Sano Hiroyuki, Eguez Lorena, Teruel Mary N, Fukuda Mitsunori, Chuang Tuan D, Chavez Jose A, Lienhard Gustav E, McGraw Timothy E
Department of Biochemistry, Dartmouth Medical School, Hanover, NH 03755, USA.
Cell Metab. 2007 Apr;5(4):293-303. doi: 10.1016/j.cmet.2007.03.001.
GLUT4 trafficking to the plasma membrane of muscle and fat cells is regulated by insulin. An important component of insulin-regulated GLUT4 distribution is the Akt substrate AS160 rab GTPase-activating protein. Here we show that Rab10 functions as a downstream target of AS160 in the insulin-signaling pathway that regulates GLUT4 translocation in adipocytes. Overexpression of a mutant of Rab10 defective for GTP hydrolysis increased GLUT4 on the surface of basal adipocytes. Rab10 knockdown resulted in an attenuation of insulin-induced GLUT4 redistribution to the plasma membrane and a concomitant 2-fold decrease in GLUT4 exocytosis rate. Re-expression of a wild-type Rab10 restored normal GLUT4 translocation. The basal increase in plasma-membrane GLUT4 due to AS160 knockdown was partially blocked by knocking down Rab10 in the same cells, further indicating that Rab10 is a target of AS160 and a positive regulator of GLUT4 trafficking to the cell surface upon insulin stimulation.

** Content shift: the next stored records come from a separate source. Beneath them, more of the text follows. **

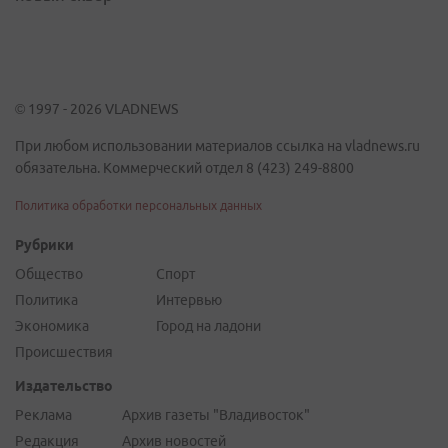
© 1997 - 2026 VLADNEWS
При любом использовании материалов ссылка на vladnews.ru
обязательна. Коммерческий отдел 8 (423) 249-8800
Политика обработки персональных данных
Рубрики
Общество
Спорт
Политика
Интервью
Экономика
Город на ладони
Происшествия
Издательство
Реклама
Архив газеты "Владивосток"
Редакция
Архив новостей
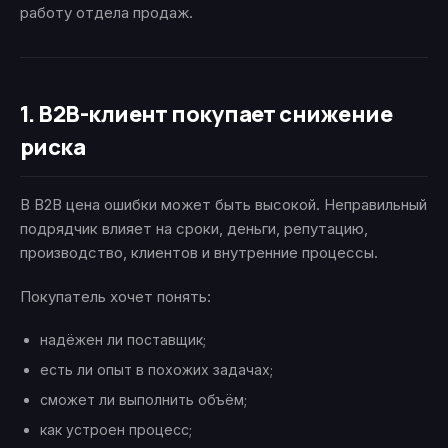
работу отдела продаж.
1. B2B-клиент покупает снижение
риска
В B2B цена ошибки может быть высокой. Неправильный
подрядчик влияет на сроки, деньги, репутацию,
производство, клиентов и внутренние процессы.
Покупатель хочет понять:
надёжен ли поставщик;
есть ли опыт в похожих задачах;
сможет ли выполнить объём;
как устроен процесс;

葡萄糖转运蛋白4(GLUT4)向肌肉和脂肪细胞质膜的转运受胰岛素调节。胰岛素调节的GLUT4分布的一个重要组成部分是Akt底物AS160(一种rab GTP酶激活蛋白)。在此我们表明,在调节脂肪细胞中GLUT4转运的胰岛素信号通路中,Rab10作为AS160的下游靶点发挥作用。对GTP水解有缺陷的Rab10突变体的过表达增加了基础脂肪细胞表面的GLUT4。Rab10基因敲低导致胰岛素诱导的GLUT4向质膜的重新分布减弱,同时GLUT4胞吐率降低2倍。野生型Rab10的重新表达恢复了正常的GLUT4转运。在同一细胞中敲低Rab10可部分阻断因AS160基因敲低导致的质膜GLUT4的基础增加,这进一步表明Rab10是AS160的靶点,并且是胰岛素刺激后GLUT4向细胞表面转运的正向调节因子。